DPAs may not agree to the Privacy Shield Agreement

Leaked documents, which come from a number of German members of the Article 29 working group, indicate that the consultative body of the European privacy regulators will not agree to the Privacy Shield agreement. This recently replaced the invalid Safe Harbor arrangement.

The documents, which previously appeared on a blog but have now been removed, have been viewed by Ars Technica. The site writes that it shows that the Article 29 Working Group is “not yet in a position to confirm that the Privacy Shield guarantees the same protection in the US as it does in the EU.” This is problematic, because the new agreement should ensure that a corresponding level of protection is provided. If this is not the case, the European Court can again rule that the agreement is invalid, just as it did with the previous Safe Harbor arrangement.

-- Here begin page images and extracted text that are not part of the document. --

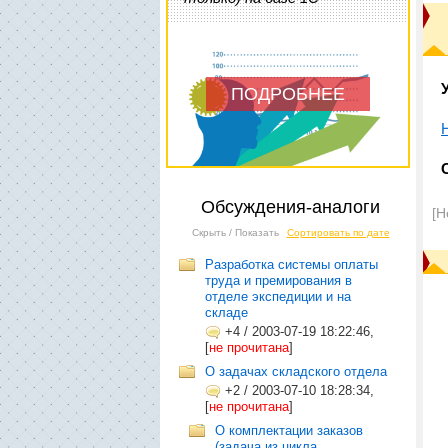
ПОДРОБНЕЕ
Обсуждения-аналоги
[Н
Скрыть / Показать
Сортировать по дате
Разработка системы оплаты
труда и премирования в
отделе экспедиции и на
складе
+4
/
2003-07-19 18:22:46,
[
не прочитана
]
О задачах складского отдела
+2
/
2003-07-10 18:28:34,
[
не прочитана
]
О комплектации заказов
(задача из цикла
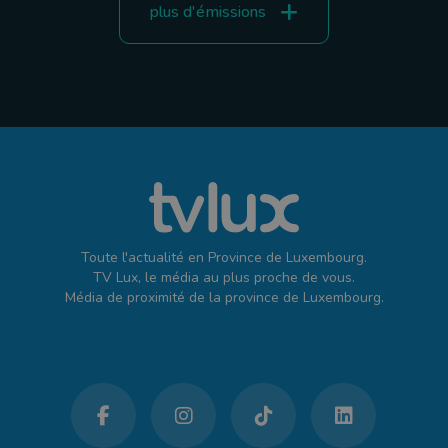
plus d'émissions
Toute l'actualité en Province de Luxembourg.
TV Lux, le média au plus proche de vous.
Média de proximité de la province de Luxembourg.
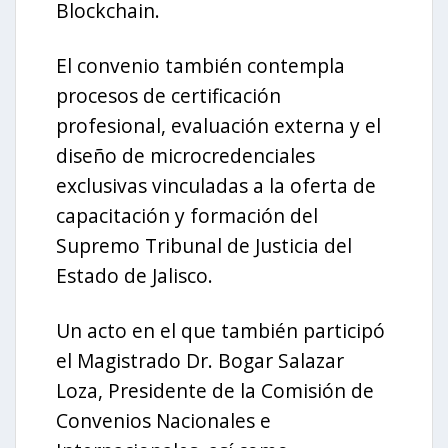
Blockchain.
El convenio también contempla
procesos de certificación
profesional, evaluación externa y el
diseño de microcredenciales
exclusivas vinculadas a la oferta de
capacitación y formación del
Supremo Tribunal de Justicia del
Estado de Jalisco.
Un acto en el que también participó
el Magistrado Dr. Bogar Salazar
Loza, Presidente de la Comisión de
Convenios Nacionales e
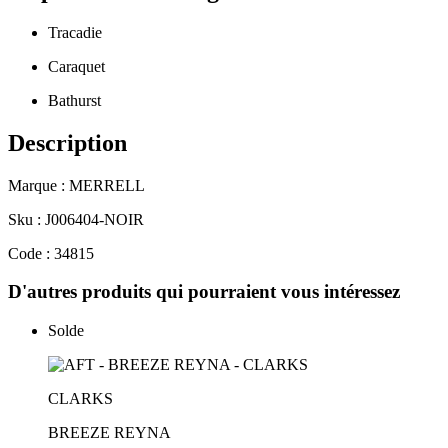
Tracadie
Caraquet
Bathurst
Description
Marque : MERRELL
Sku : J006404-NOIR
Code : 34815
D'autres produits qui pourraient vous intéressez
Solde
CLARKS
BREEZE REYNA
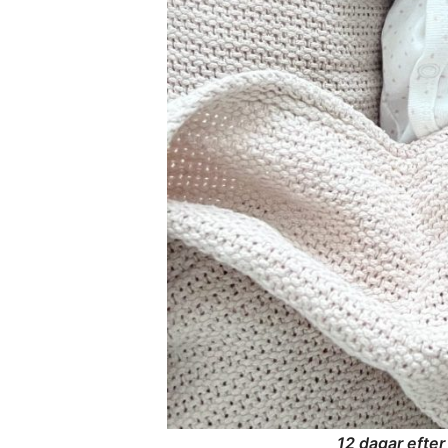
12 dagar efter 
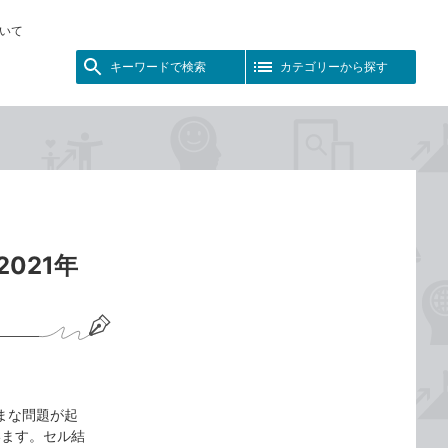
いて
キーワードで検索
カテゴリーから探す
021年
ざまな問題が起
います。セル結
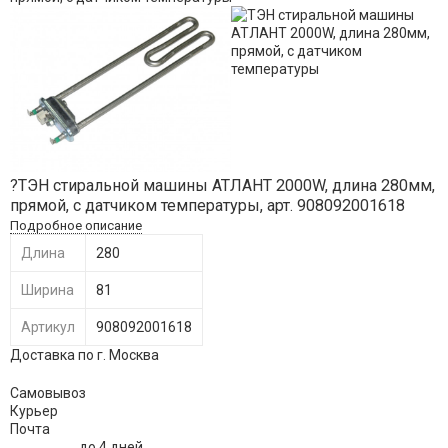
?ТЭН стиральной машины АТЛАНТ 2000W, длина 280мм,
прямой, с датчиком температуры, арт. 908092001618
Подробное описание
Длина
280
Ширина
81
Артикул
908092001618
Доставка по г. Москва
Самовывоз
Курьер
Почта
до 4 дней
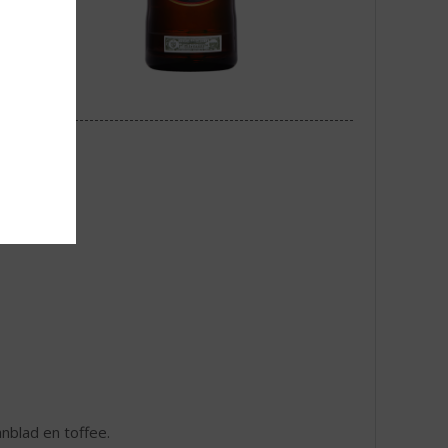
anblad en toffee.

Another passage from the leaked documents describes that no conclusion can yet be reached on the Privacy Shield, as certain aspects of the agreement related to national security could affect the validity of ways of storing personal data in the US. However, it is unclear which aspects or ways are meant by this.

A negative decision by the Article 29 Working Group does not mean the end of the Privacy Shield, as the consent of the body is not a requirement for adoption of the agreement. Therefore, privacy regulators are said to have already stated in the documents that they will support lawsuits challenging the validity of the Privacy Shield, if the agreement is passed despite their advice.

The Privacy Shield is the successor to the Safe Harbor arrangement that was declared invalid by the European Court, which allowed companies to store personal data of EU citizens in the US. The preliminary text of the new agreement was presented at the end of February. The Article 29 Working Group has been discussing the proposal for the past two days and is likely to issue an official position shortly.